=== What the exercise asks ===
Give the data again in full, without pictures.

=== Exercise materials ===
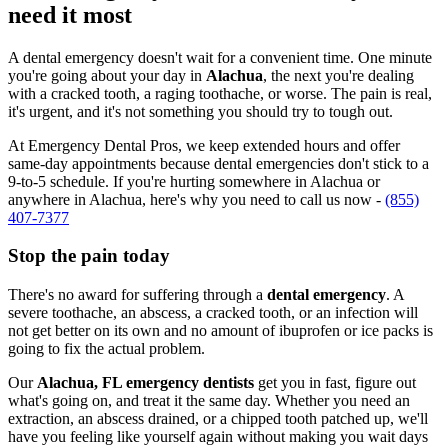
need it most
A dental emergency doesn't wait for a convenient time. One minute
you're going about your day in
Alachua
, the next you're dealing
with a cracked tooth, a raging toothache, or worse. The pain is real,
it's urgent, and it's not something you should try to tough out.
At Emergency Dental Pros, we keep extended hours and offer
same-day appointments because dental emergencies don't stick to a
9-to-5 schedule. If you're hurting somewhere in Alachua or
anywhere in Alachua, here's why you need to call us now -
(855)
407-7377
Stop the pain today
There's no award for suffering through a
dental emergency
. A
severe toothache, an abscess, a cracked tooth, or an infection will
not get better on its own and no amount of ibuprofen or ice packs is
going to fix the actual problem.
Our
Alachua, FL emergency dentists
get you in fast, figure out
what's going on, and treat it the same day. Whether you need an
extraction, an abscess drained, or a chipped tooth patched up, we'll
have you feeling like yourself again without making you wait days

=== Task response ===
need it most
A dental emergency doesn't wait for a convenient time. One minute
you're going about your day in
Alachua
, the next you're dealing
with a cracked tooth, a raging toothache, or worse. The pain is real,
it's urgent, and it's not something you should try to tough out.
At Emergency Dental Pros, we keep extended hours and offer
same-day appointments because dental emergencies don't stick to a
9-to-5 schedule. If you're hurting somewhere in Alachua or
anywhere in Alachua, here's why you need to call us now -
(855)
407-7377
Stop the pain today
There's no award for suffering through a
dental emergency
. A
severe toothache, an abscess, a cracked tooth, or an infection will
not get better on its own and no amount of ibuprofen or ice packs is
going to fix the actual problem.
Our
Alachua, FL emergency dentists
get you in fast, figure out
what's going on, and treat it the same day. Whether you need an
extraction, an abscess drained, or a chipped tooth patched up, we'll
have you feeling like yourself again without making you wait days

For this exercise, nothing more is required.